WHAT TO WORK ON :: Every entry below should be reproduced exactly, with all pictures left out.

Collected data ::
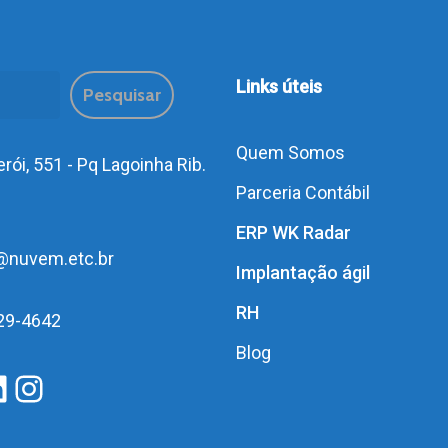
sar
Links úteis
Pesquisar
Quem Somos
rói, 551 - Pq Lagoinha Rib.
Parceria Contábil
ERP WK Radar
@nuvem.etc.br
Implantação ágil
RH
29-4642
Blog
acebook
LinkedIn
Instagram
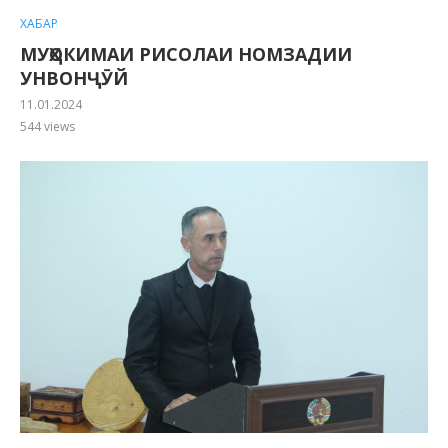
ХАБАР
МУҲОКИМАИ РИСОЛАИ НОМЗАДИИ
УНВОНҶӮЙ
11.01.2024
544
views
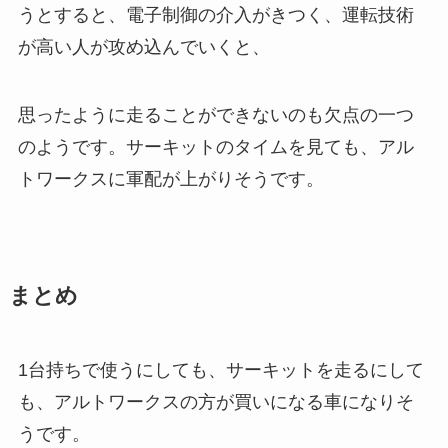
うとすると、電子制御の介入がきつく、運転技術
が高い人が攻め込んでいくと、
思ったように走ることができないのも欠点の一つ
のようです。サーキットのタイムを見ても、アル
トワークスに軍配が上がりそうです。
まとめ
1台持ちで使うにしても、サーキットを走るにして
も、アルトワークスの方が買いになる車になりそ
うです。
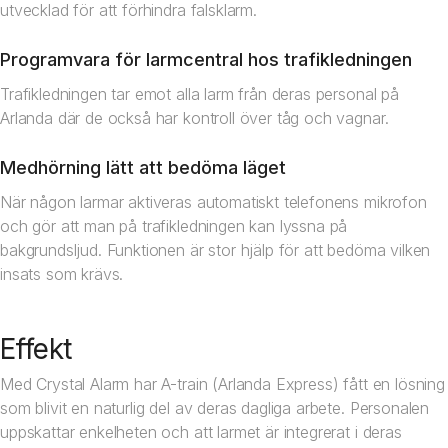
utvecklad för att förhindra falsklarm.
Programvara för larmcentral hos trafikledningen
Trafikledningen tar emot alla larm från deras personal på
Arlanda där de också har kontroll över tåg och vagnar.
Medhörning lätt att bedöma läget
När någon larmar aktiveras automatiskt telefonens mikrofon
och gör att man på trafikledningen kan lyssna på
bakgrundsljud. Funktionen är stor hjälp för att bedöma vilken
insats som krävs.
Effekt
Med Crystal Alarm har A-train (Arlanda Express) fått en lösning
som blivit en naturlig del av deras dagliga arbete. Personalen
uppskattar enkelheten och att larmet är integrerat i deras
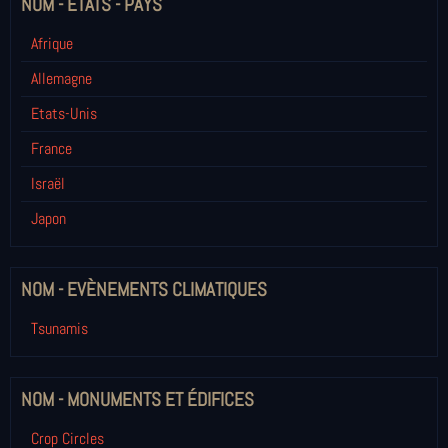
NOM - ETATS - PAYS
Afrique
Allemagne
Etats-Unis
France
Israël
Japon
NOM - EVÈNEMENTS CLIMATIQUES
Tsunamis
NOM - MONUMENTS ET ÉDIFICES
Crop Circles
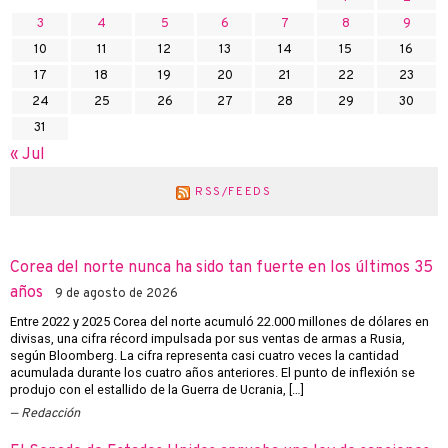
3
4
5
6
7
8
9
10
11
12
13
14
15
16
17
18
19
20
21
22
23
24
25
26
27
28
29
30
31
« Jul
RSS/FEEDS
Corea del norte nunca ha sido tan fuerte en los últimos 35
años
9 de agosto de 2026
Entre 2022 y 2025 Corea del norte acumuló 22.000 millones de dólares en
divisas, una cifra récord impulsada por sus ventas de armas a Rusia,
según Bloomberg. La cifra representa casi cuatro veces la cantidad
acumulada durante los cuatro años anteriores. El punto de inflexión se
produjo con el estallido de la Guerra de Ucrania, […]
Redacción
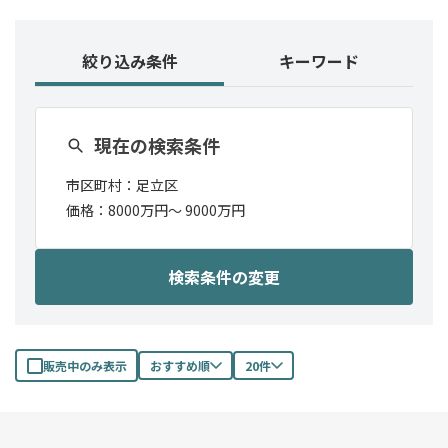
絞り込み条件
キーワード
現在の検索条件
市区町村：
足立区
価格：
8000万円〜
9000万円
検索条件の変更
販売中のみ表示
おすすめ順
20件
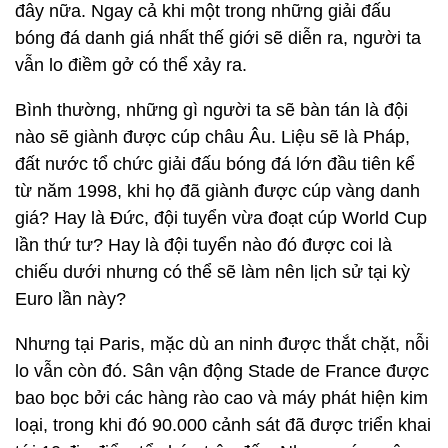
đây nữa. Ngay cả khi một trong những giải đấu
bóng đá danh giá nhất thế giới sẽ diễn ra, người ta
vẫn lo điềm gở có thể xảy ra.
Bình thường, những gì người ta sẽ bàn tán là đội
nào sẽ giành được cúp châu Âu. Liệu sẽ là Pháp,
đất nước tổ chức giải đấu bóng đá lớn đầu tiên kể
từ năm 1998, khi họ đã giành được cúp vàng danh
giá? Hay là Đức, đội tuyển vừa đoạt cúp World Cup
lần thứ tư? Hay là đội tuyển nào đó được coi là
chiếu dưới nhưng có thể sẽ làm nên lịch sử tại kỳ
Euro lần này?
Nhưng tại Paris, mặc dù an ninh được thắt chặt, nỗi
lo vẫn còn đó. Sân vận động Stade de France được
bao bọc bởi các hàng rào cao và máy phát hiện kim
loại, trong khi đó 90.000 cảnh sát đã được triển khai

WRITTEN RESPONSE ::
sar
Links úteis
Pesquisar
Quem Somos
rói, 551 - Pq Lagoinha Rib.
Parceria Contábil
ERP WK Radar
@nuvem.etc.br
Implantação ágil
RH
29-4642
Blog
acebook
LinkedIn
Instagram
ХАБАР
МУҲОКИМАИ РИСОЛАИ НОМЗАДИИ
УНВОНҶӮЙ
11.01.2024
544
views
うとすると、電子制御の介入がきつく、運転技術
が高い人が攻め込んでいくと、
思ったように走ることができないのも欠点の一つ
のようです。サーキットのタイムを見ても、アル
トワークスに軍配が上がりそうです。
まとめ
1台持ちで使うにしても、サーキットを走るにして
も、アルトワークスの方が買いになる車になりそ
うです。
utvecklad för att förhindra falsklarm.
Programvara för larmcentral hos trafikledningen
Trafikledningen tar emot alla larm från deras personal på
Arlanda där de också har kontroll över tåg och vagnar.
Medhörning lätt att bedöma läget
När någon larmar aktiveras automatiskt telefonens mikrofon
och gör att man på trafikledningen kan lyssna på
bakgrundsljud. Funktionen är stor hjälp för att bedöma vilken
insats som krävs.
Effekt
Med Crystal Alarm har A-train (Arlanda Express) fått en lösning
som blivit en naturlig del av deras dagliga arbete. Personalen
uppskattar enkelheten och att larmet är integrerat i deras
NOM - ETATS - PAYS
Afrique
Allemagne
Etats-Unis
France
Israël
Japon
NOM - EVÈNEMENTS CLIMATIQUES
Tsunamis
NOM - MONUMENTS ET ÉDIFICES
Crop Circles
3
4
5
6
7
8
9
10
11
12
13
14
15
16
17
18
19
20
21
22
23
24
25
26
27
28
29
30
31
« Jul
RSS/FEEDS
Corea del norte nunca ha sido tan fuerte en los últimos 35
años
9 de agosto de 2026
Entre 2022 y 2025 Corea del norte acumuló 22.000 millones de dólares en
divisas, una cifra récord impulsada por sus ventas de armas a Rusia,
según Bloomberg. La cifra representa casi cuatro veces la cantidad
acumulada durante los cuatro años anteriores. El punto de inflexión se
produjo con el estallido de la Guerra de Ucrania, […]
Redacción
絞り込み条件
キーワード
現在の検索条件
市区町村：
足立区
価格：
8000万円〜
9000万円
検索条件の変更
販売中のみ表示
おすすめ順
20件
đây nữa. Ngay cả khi một trong những giải đấu
bóng đá danh giá nhất thế giới sẽ diễn ra, người ta
vẫn lo điềm gở có thể xảy ra.
Bình thường, những gì người ta sẽ bàn tán là đội
nào sẽ giành được cúp châu Âu. Liệu sẽ là Pháp,
đất nước tổ chức giải đấu bóng đá lớn đầu tiên kể
từ năm 1998, khi họ đã giành được cúp vàng danh
giá? Hay là Đức, đội tuyển vừa đoạt cúp World Cup
lần thứ tư? Hay là đội tuyển nào đó được coi là
chiếu dưới nhưng có thể sẽ làm nên lịch sử tại kỳ
Euro lần này?
Nhưng tại Paris, mặc dù an ninh được thắt chặt, nỗi
lo vẫn còn đó. Sân vận động Stade de France được
bao bọc bởi các hàng rào cao và máy phát hiện kim
loại, trong khi đó 90.000 cảnh sát đã được triển khai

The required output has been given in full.